Question about Mitral Valve Stenosis

Published

Specializes in Hemodialysis, Home Health.

OK, you admirable cardiac nurses.... I have a question for you. :)

It is said that the S3 gallop sound is best heard with the bell of the stethescope at the apex area of the heart. Is there any significance if you hear this gallop VERY audibly with just the diaphragm ?

Thanx !

Specializes in Utilization Management.

Did you listen with just your ear?

No, seriously!

Here's an excerpt from the AHA website that explains the grading of murmurs. They're described as 1-6 grade of loudness:

http://www.americanheart.org/presenter.jhtml?identifier=4571

spacer.gif

Heart Murmurs

What causes heart murmurs?

Heart murmurs are most often caused by defective heart valves. A stenotic (sten-OT'ik) heart valve has a smaller-than-normal opening and can't open completely. A valve may also be unable to close completely. This leads to regurgitation, which is blood leaking backward through the valve when it should be closed.

Murmurs also can be caused by conditions such as pregnancy, fever, thyrotoxicosis (thi"ro-toks"ih-KO'sis) (a diseased condition resulting from an overactive thyroid gland) or anemia.

A diastolic (di"as-TOL'ik) murmur occurs when the heart muscle relaxes between beats. A systolic (sis-TOL'ik) murmur occurs when the heart muscle contracts. Systolic murmurs are graded by intensity (loudness) from one to six. A grade 1/6 is very faint, heard only with a special effort. A grade 6/6 is extremely loud. It's heard with a stethoscope slightly removed from the chest.

Specializes in Hemodialysis, Home Health.

Thanx for the site...

No, not audible with the bare ear :p ... now THAT would be scary ! :chuckle

And while I don't hear a regurgitation per say, I DO hear a most audible S3 gallop. Just with the diaphragm.

Will check out the site.. thank you ! :)

OK, you admirable cardiac nurses.... I have a question for you. :)

It is said that the S3 gallop sound is best heard with the bell of the stethescope at the apex area of the heart. Is there any significance if you hear this gallop VERY audibly with just the diaphragm ?

A stronger sound could be an indicator of a worse condition but is not used alone diagnosticly.

An S3 is a gallop, its not really a murmur at all. Its an extra heart sound and yes, u hear it with the diaphragm (i dont even have a bell!). It sounds like the S2 is almost stuttering (is how i explain it).

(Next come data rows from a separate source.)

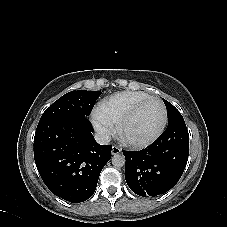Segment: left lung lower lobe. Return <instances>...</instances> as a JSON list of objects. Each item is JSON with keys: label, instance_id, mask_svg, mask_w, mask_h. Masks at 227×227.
<instances>
[{"label": "left lung lower lobe", "instance_id": "left-lung-lower-lobe-1", "mask_svg": "<svg viewBox=\"0 0 227 227\" xmlns=\"http://www.w3.org/2000/svg\"><path fill=\"white\" fill-rule=\"evenodd\" d=\"M125 179L139 196L155 197L173 188L189 156V133L183 117L168 122L166 130L141 151H123Z\"/></svg>", "mask_w": 227, "mask_h": 227}]
</instances>
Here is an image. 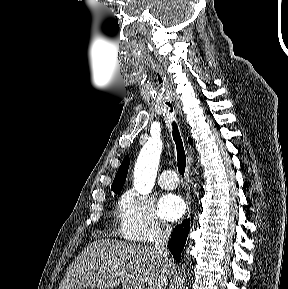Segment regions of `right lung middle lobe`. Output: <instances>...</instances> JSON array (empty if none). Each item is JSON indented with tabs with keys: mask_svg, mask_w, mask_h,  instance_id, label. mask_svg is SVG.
I'll use <instances>...</instances> for the list:
<instances>
[{
	"mask_svg": "<svg viewBox=\"0 0 288 289\" xmlns=\"http://www.w3.org/2000/svg\"><path fill=\"white\" fill-rule=\"evenodd\" d=\"M120 191H115V193H119Z\"/></svg>",
	"mask_w": 288,
	"mask_h": 289,
	"instance_id": "right-lung-middle-lobe-1",
	"label": "right lung middle lobe"
}]
</instances>
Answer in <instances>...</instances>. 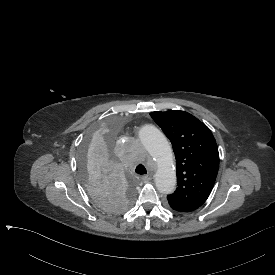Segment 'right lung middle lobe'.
Listing matches in <instances>:
<instances>
[{
  "label": "right lung middle lobe",
  "mask_w": 275,
  "mask_h": 275,
  "mask_svg": "<svg viewBox=\"0 0 275 275\" xmlns=\"http://www.w3.org/2000/svg\"><path fill=\"white\" fill-rule=\"evenodd\" d=\"M122 130L116 117L99 121L86 134L78 152L80 183L95 205L107 213H120L135 198L132 181L115 157L114 138Z\"/></svg>",
  "instance_id": "obj_1"
}]
</instances>
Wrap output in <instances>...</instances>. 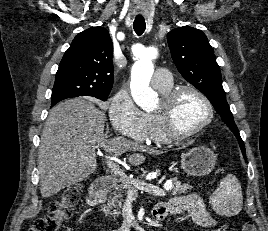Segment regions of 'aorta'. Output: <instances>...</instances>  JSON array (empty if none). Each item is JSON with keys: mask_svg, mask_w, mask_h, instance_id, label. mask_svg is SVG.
Instances as JSON below:
<instances>
[{"mask_svg": "<svg viewBox=\"0 0 268 231\" xmlns=\"http://www.w3.org/2000/svg\"><path fill=\"white\" fill-rule=\"evenodd\" d=\"M157 55V49L153 47L146 48L132 67L131 94L136 104L142 109L153 106L157 98V93L149 86L154 72L152 60Z\"/></svg>", "mask_w": 268, "mask_h": 231, "instance_id": "1", "label": "aorta"}]
</instances>
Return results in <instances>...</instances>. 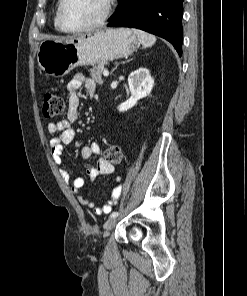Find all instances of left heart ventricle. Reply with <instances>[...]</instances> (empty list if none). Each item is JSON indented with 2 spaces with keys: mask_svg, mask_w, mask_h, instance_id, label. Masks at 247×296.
I'll list each match as a JSON object with an SVG mask.
<instances>
[{
  "mask_svg": "<svg viewBox=\"0 0 247 296\" xmlns=\"http://www.w3.org/2000/svg\"><path fill=\"white\" fill-rule=\"evenodd\" d=\"M104 0H67L63 18L70 28H81L96 22L103 14Z\"/></svg>",
  "mask_w": 247,
  "mask_h": 296,
  "instance_id": "b2bd125f",
  "label": "left heart ventricle"
}]
</instances>
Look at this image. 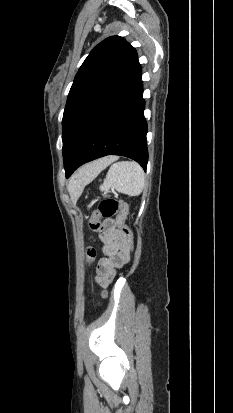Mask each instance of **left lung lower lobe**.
Returning <instances> with one entry per match:
<instances>
[{
	"mask_svg": "<svg viewBox=\"0 0 233 413\" xmlns=\"http://www.w3.org/2000/svg\"><path fill=\"white\" fill-rule=\"evenodd\" d=\"M141 73L137 58L126 79L87 127L74 157L65 165L66 178L80 165L106 155L129 157L146 171L147 124Z\"/></svg>",
	"mask_w": 233,
	"mask_h": 413,
	"instance_id": "obj_1",
	"label": "left lung lower lobe"
}]
</instances>
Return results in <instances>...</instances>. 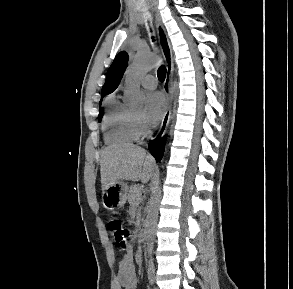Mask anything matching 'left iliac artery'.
Returning <instances> with one entry per match:
<instances>
[{"instance_id":"obj_1","label":"left iliac artery","mask_w":293,"mask_h":289,"mask_svg":"<svg viewBox=\"0 0 293 289\" xmlns=\"http://www.w3.org/2000/svg\"><path fill=\"white\" fill-rule=\"evenodd\" d=\"M149 283L152 285L155 281V267L153 259H149L148 261V270H147Z\"/></svg>"}]
</instances>
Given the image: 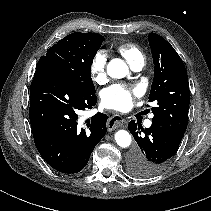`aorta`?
Masks as SVG:
<instances>
[{
  "instance_id": "762f6f07",
  "label": "aorta",
  "mask_w": 211,
  "mask_h": 211,
  "mask_svg": "<svg viewBox=\"0 0 211 211\" xmlns=\"http://www.w3.org/2000/svg\"><path fill=\"white\" fill-rule=\"evenodd\" d=\"M127 73L128 66L121 59H112L107 65V74L112 78H124ZM115 141L118 146L127 148L131 144V135L126 130H119L115 133Z\"/></svg>"
}]
</instances>
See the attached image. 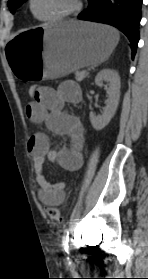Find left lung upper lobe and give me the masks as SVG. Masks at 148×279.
<instances>
[{"mask_svg":"<svg viewBox=\"0 0 148 279\" xmlns=\"http://www.w3.org/2000/svg\"><path fill=\"white\" fill-rule=\"evenodd\" d=\"M27 0H9L8 1V7L10 11L13 13L15 9H17L20 5H22L23 2Z\"/></svg>","mask_w":148,"mask_h":279,"instance_id":"left-lung-upper-lobe-1","label":"left lung upper lobe"}]
</instances>
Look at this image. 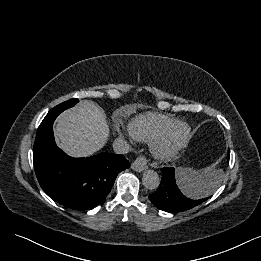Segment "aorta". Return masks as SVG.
Instances as JSON below:
<instances>
[{"label": "aorta", "mask_w": 261, "mask_h": 261, "mask_svg": "<svg viewBox=\"0 0 261 261\" xmlns=\"http://www.w3.org/2000/svg\"><path fill=\"white\" fill-rule=\"evenodd\" d=\"M142 182L146 189L156 190L160 184V177L154 170H147L143 173Z\"/></svg>", "instance_id": "obj_1"}]
</instances>
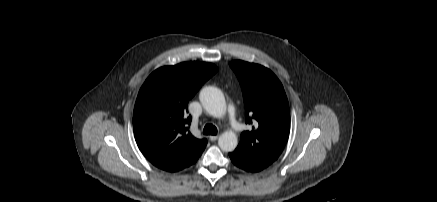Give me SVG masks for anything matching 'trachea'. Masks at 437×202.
Here are the masks:
<instances>
[{"label": "trachea", "instance_id": "trachea-1", "mask_svg": "<svg viewBox=\"0 0 437 202\" xmlns=\"http://www.w3.org/2000/svg\"><path fill=\"white\" fill-rule=\"evenodd\" d=\"M204 135H216L217 134V128L213 124H206L203 129Z\"/></svg>", "mask_w": 437, "mask_h": 202}]
</instances>
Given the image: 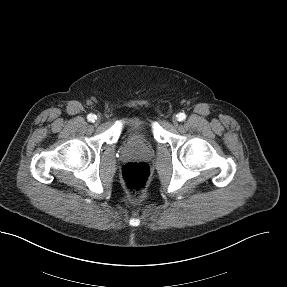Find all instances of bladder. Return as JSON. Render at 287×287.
<instances>
[{
  "label": "bladder",
  "instance_id": "31cf9c89",
  "mask_svg": "<svg viewBox=\"0 0 287 287\" xmlns=\"http://www.w3.org/2000/svg\"><path fill=\"white\" fill-rule=\"evenodd\" d=\"M131 126L135 129H147L148 123L144 119L136 118L132 121Z\"/></svg>",
  "mask_w": 287,
  "mask_h": 287
}]
</instances>
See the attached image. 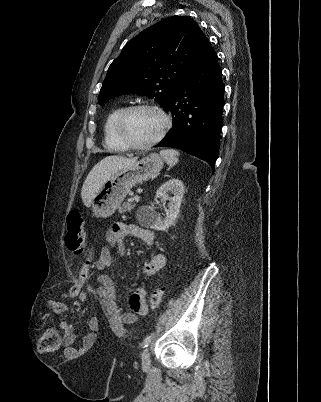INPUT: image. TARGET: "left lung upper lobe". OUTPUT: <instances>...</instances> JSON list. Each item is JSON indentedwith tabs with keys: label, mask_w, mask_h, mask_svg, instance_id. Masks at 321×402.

You have 3 heart sounds instead of 2. Its a ventricular gallop and is caused by ventricular stiffness

(noncompliance) as with HF. S4 sounds like the S1 is stuttering. Thats an atrial gallop. Listen to your pts with HF, they almost all have either/or!

Murmurs are pretty much heard within the S1 or S2 and they basically make the S1 or S2 sound not as crisp (almost dragging, if u will). Instead of Lub-Dub, a systolic mumur sounds to me like Luuuuuuub-Dub. And a diastolic murmur sounds like Lub- Duuuuuuuuub. Most pts on HD have murmurs. Listen to them,you can tell that the S1 or S2 dont sound as crisp. Then you can tell if your pt has a systolic or diastolic murmur! Does that make sense to only me? I hope this helps...

QUOTE=jnette]OK, you admirable cardiac nurses.... I have a question for you. :)

It is said that the S3 gallop sound is best heard with the bell of the stethescope at the apex area of the heart. Is there any significance if you hear this gallop VERY audibly with just the diaphragm ?

Thanx !

An S3 is basically the heart filling up with blood, right (been a while since I read the cardiac section of my old med surg book)? S2 are the Valves closing, right? If you turn the patient to his/her left side, you should be able to hear the heart better, right?

Damn, let me correct myself (flipping through med surg book):

S1 mitral valves and tricuspid valves closing and occurs right after QRS.

S2 are the pulmonic and aortic valves closing and has a higher pitch sound to it. It's best heard at the base of the heart.

right... and stenosis affects the blood moving through the valve (when the valve is open). the mitral valve opens in diastole, so MS is heard at the beginning of diastole (S2).

MR would be heard in systole (when the mitral valve closes).

An S3 is basically the heart filling up with blood, right (been a while since I read the cardiac section of my old med surg book)? S2 are the Valves closing, right? If you turn the patient to his/her left side, you should be able to hear the heart better, right?

Damn, let me correct myself (flipping through med surg book):

S1 mitral valves and tricuspid valves closing and occurs right after QRS.

S2 are the pulmonic and aortic valves closing and has a higher pitch sound to it. It's best heard at the base of the heart.